There were also a few 35mm format wide view cameras, including the Widelux, which was the most famous, and then a Russian version called the Horizon (and I eventually got one of those and still have it). Another company, Noblex, made them, too, but I don't believe I ever used one. The 35mm cameras were nice, they were fun, but they just didn't have the impact of the larger-format cameras and they also had some mechanical issues because of their design. I only used the Horizon a few times because it used a swing-lens technology (the lens pivoted over a curved film plane and used a slit-type aperture to write the images) that wasn't very reliable. The concept was perfect and was based on the design of the original Cirkut camera (circa 1904) and when the cameras worked well, the images were nice. But so often the lens would hesitate or just stop and then the image was garbage.
The more artistic and crafty way to create pans was to simply shoot several (or many) overlapping views of a scene with a traditional camera and then assemble the images (prints) together into a very wide (or very tall) collage. David Hockney, painter/photographer/artsy guy, became famous for this type of work and his book Cameraworks
OK, so skip ahead a few decades and enter the digital camera. One of the first and coolest things that I discovered about digital editing and digital cameras was that you could use a process called "stitching" to shoot any number of overlapping images of a subject and then "join" them together (Photoshop and Photoshop Elements do it automatically, so no skill is required for that part) into spectacular digital pans. I have had so much fun shooting pans since I discovered this method that it seems like a gift of the photo Gods to me. After all these years, I can shoot the kind of panoramic image that I want and there is no special skill (or expensive camera) required. The trick is just to shoot a series of images of a wide scene (or a tall one, don't forget) where each frame overlaps (say about 30-percent) from the previous frame. Then use your editing software to stitch them. Using a tripod helps a lot and having even lighting across the scene helps, too.

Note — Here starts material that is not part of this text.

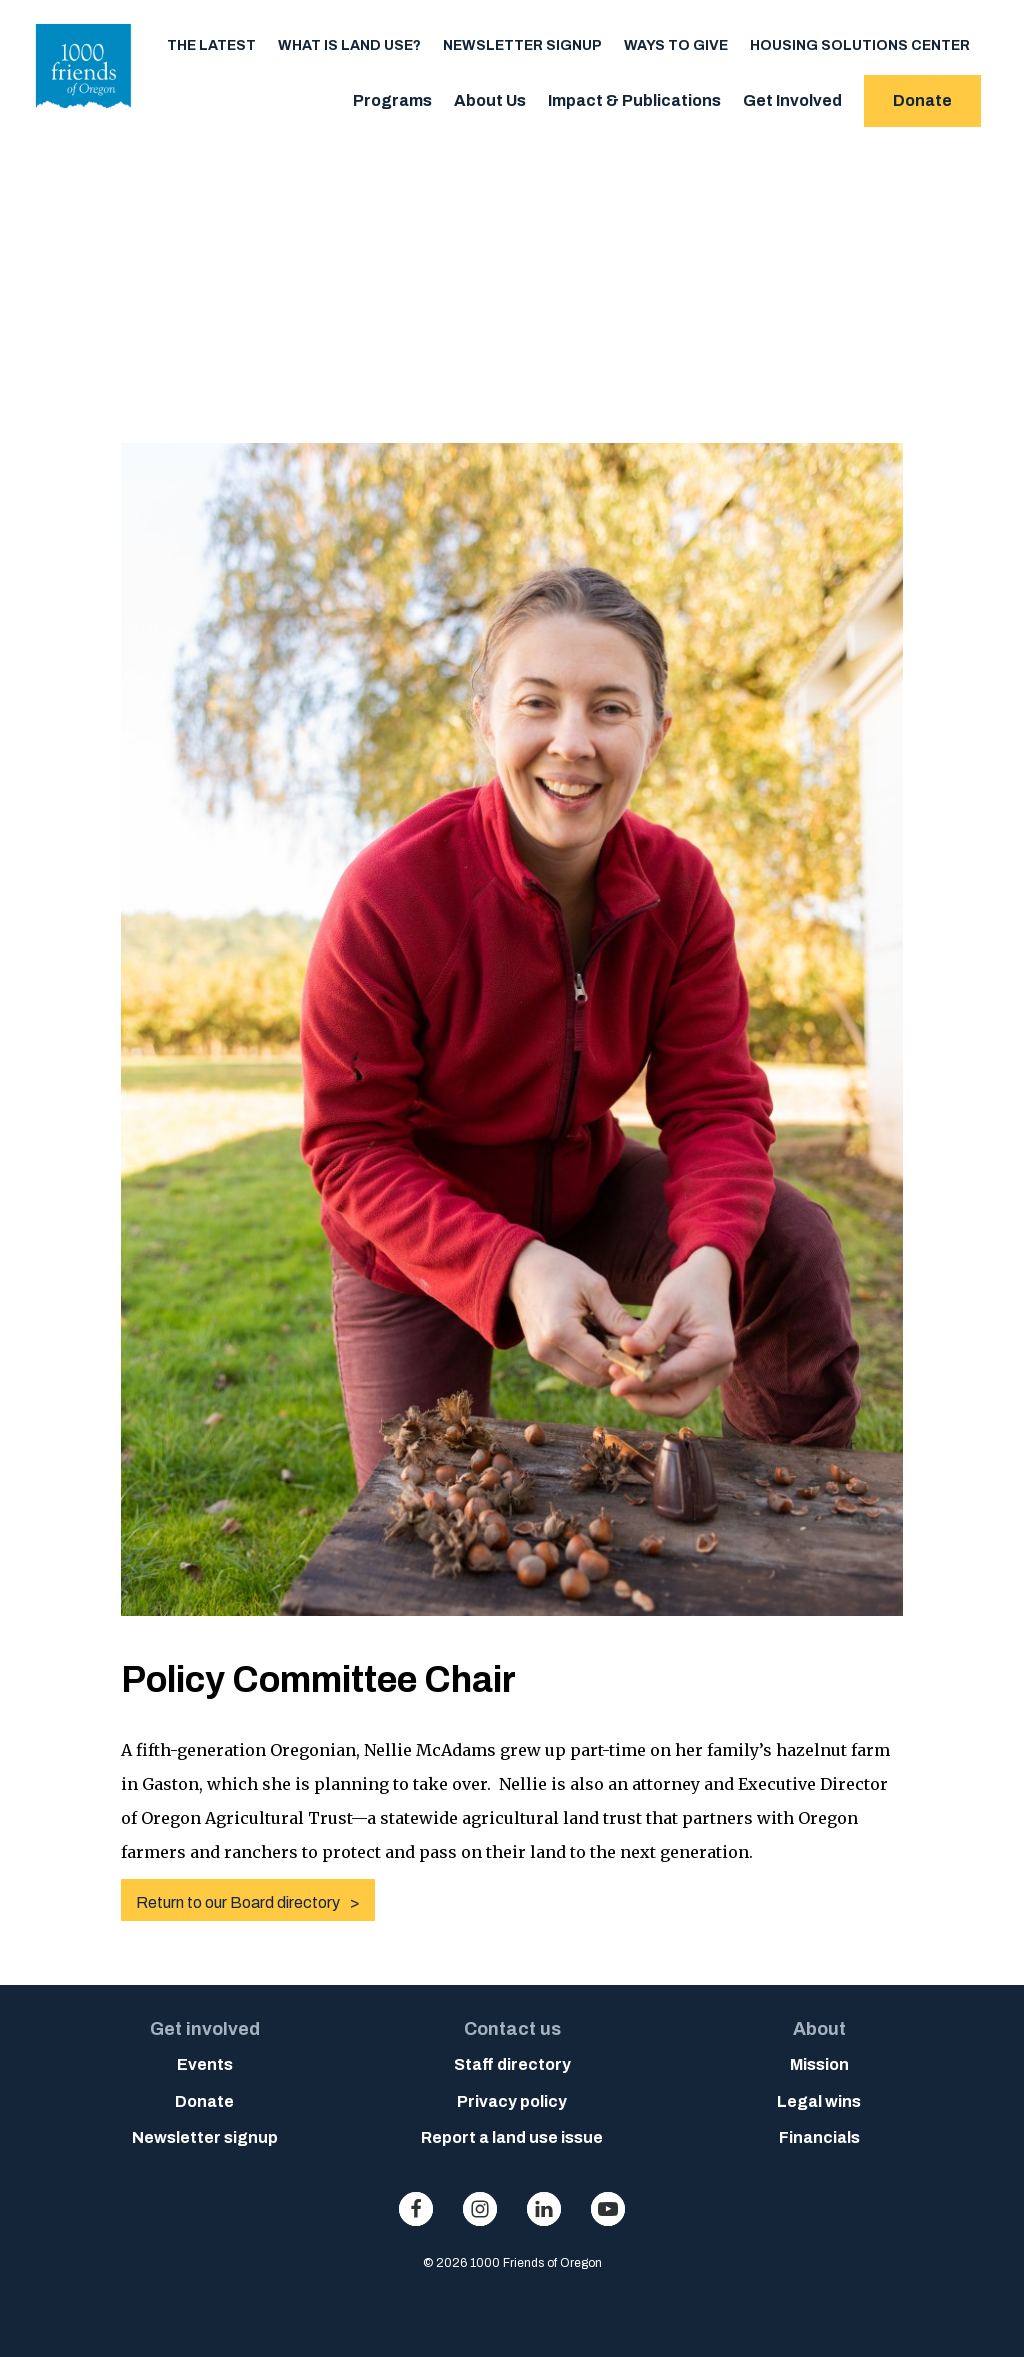 The width and height of the screenshot is (1024, 2357). What do you see at coordinates (819, 2101) in the screenshot?
I see `Legal wins` at bounding box center [819, 2101].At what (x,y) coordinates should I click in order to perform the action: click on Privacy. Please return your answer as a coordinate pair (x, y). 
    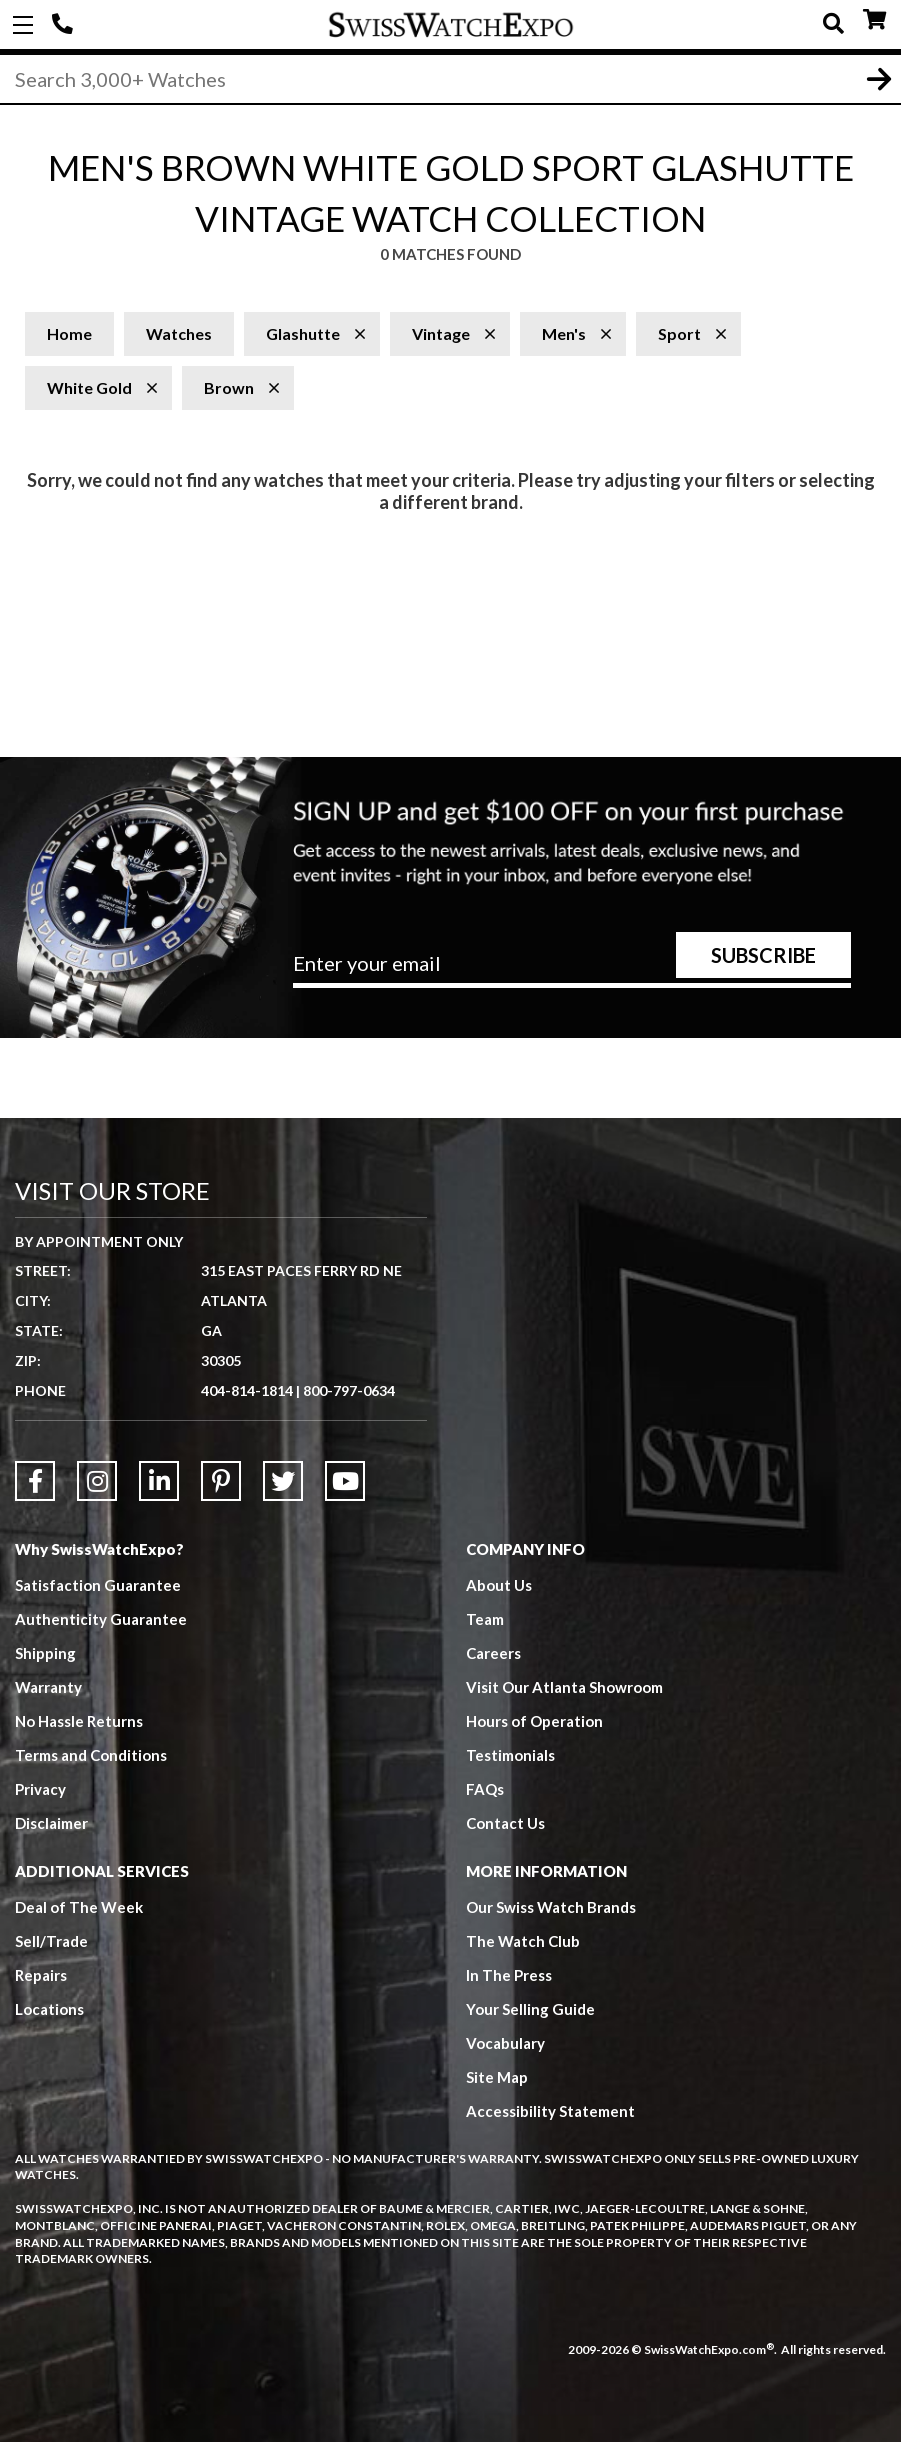
    Looking at the image, I should click on (40, 1789).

For the shot of Stonington Harbor in Maine shown here, I used a high-end compact Olympus camera (a 5mp camera) and took five overlapping images and then stitched them together. The resulting image (at 300dpi, or print resolution) is 26-inches wide. When I get a few minutes I'll write a full tutorial and post it on my main site. (There are nearly 100 tutorials there already, by the way--all free!) Is this a cool concept or what? I guess I still love panoramas as much as ever!